── Exercise materials

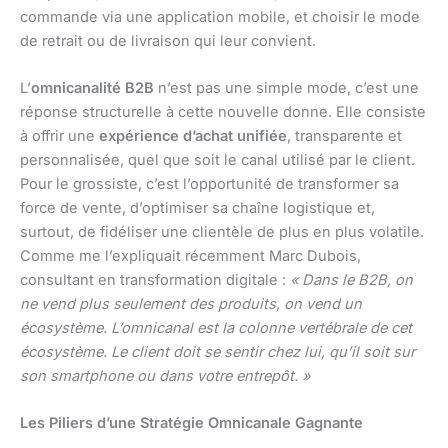
commande via une application mobile, et choisir le mode
de retrait ou de livraison qui leur convient.
L’
omnicanalité B2B
n’est pas une simple mode, c’est une
réponse structurelle à cette nouvelle donne. Elle consiste
à offrir une
expérience d’achat unifiée
, transparente et
personnalisée, quel que soit le canal utilisé par le client.
Pour le grossiste, c’est l’opportunité de transformer sa
force de vente, d’optimiser sa chaîne logistique et,
surtout, de fidéliser une clientèle de plus en plus volatile.
Comme me l’expliquait récemment Marc Dubois,
consultant en transformation digitale :
« Dans le B2B, on
ne vend plus seulement des produits, on vend un
écosystème. L’omnicanal est la colonne vertébrale de cet
écosystème. Le client doit se sentir chez lui, qu’il soit sur
son smartphone ou dans votre entrepôt. »
Les Piliers d’une Stratégie Omnicanale Gagnante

────

### Work required:
The response must contain exactly the lines from the one with "Pour le grossiste, c’est" through the last line of the material above, both ends included, and no others.

### Output for this task:
Pour le grossiste, c’est l’opportunité de transformer sa
force de vente, d’optimiser sa chaîne logistique et,
surtout, de fidéliser une clientèle de plus en plus volatile.
Comme me l’expliquait récemment Marc Dubois,
consultant en transformation digitale :
« Dans le B2B, on
ne vend plus seulement des produits, on vend un
écosystème. L’omnicanal est la colonne vertébrale de cet
écosystème. Le client doit se sentir chez lui, qu’il soit sur
son smartphone ou dans votre entrepôt. »
Les Piliers d’une Stratégie Omnicanale Gagnante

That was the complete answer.